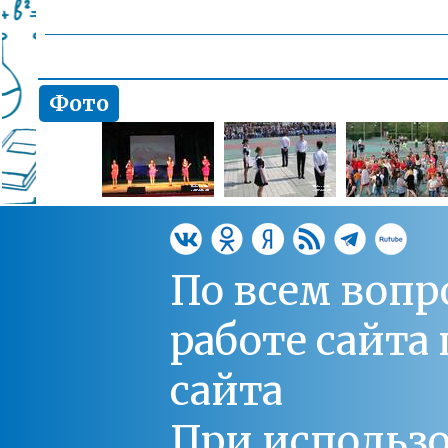
Фото
По всем вопр
работе сайт
сайта
При использо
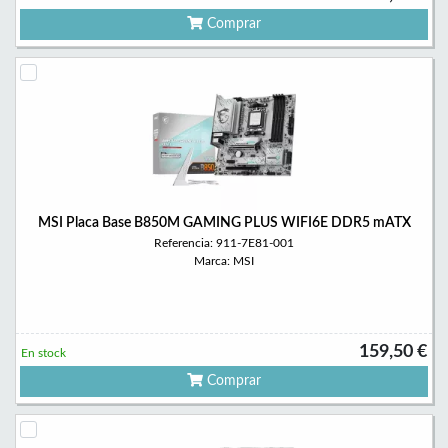
Comprar
MSI Placa Base B850M GAMING PLUS WIFI6E DDR5 mATX
Referencia: 911-7E81-001
Marca: MSI
159,50 €
En stock
Comprar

- _Your objective_
Verbatim repetition of the entries is required, excluding any pictures.

- _Response to the exercise_
Фото
По всем вопр
работе сайт
сайта
При использо
Comprar
MSI Placa Base B850M GAMING PLUS WIFI6E DDR5 mATX
Referencia: 911-7E81-001
Marca: MSI
159,50 €
En stock
Comprar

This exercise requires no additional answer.